## Your instructions
Your copy of the data should match it exactly, except that the pictures are gone.

## Supplied data
━━━━━━━━━━━━━━━━
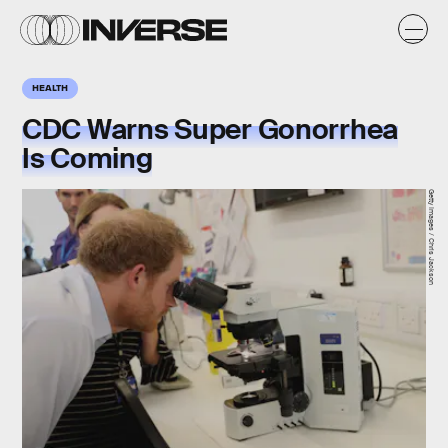
HEALTH
CDC Warns Super Gonorrhea
Is Coming
Getty Images / Chris Jackson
━━━━━━━━━━━━━━━━
## Your response
HEALTH
CDC Warns Super Gonorrhea
Is Coming
Getty Images / Chris Jackson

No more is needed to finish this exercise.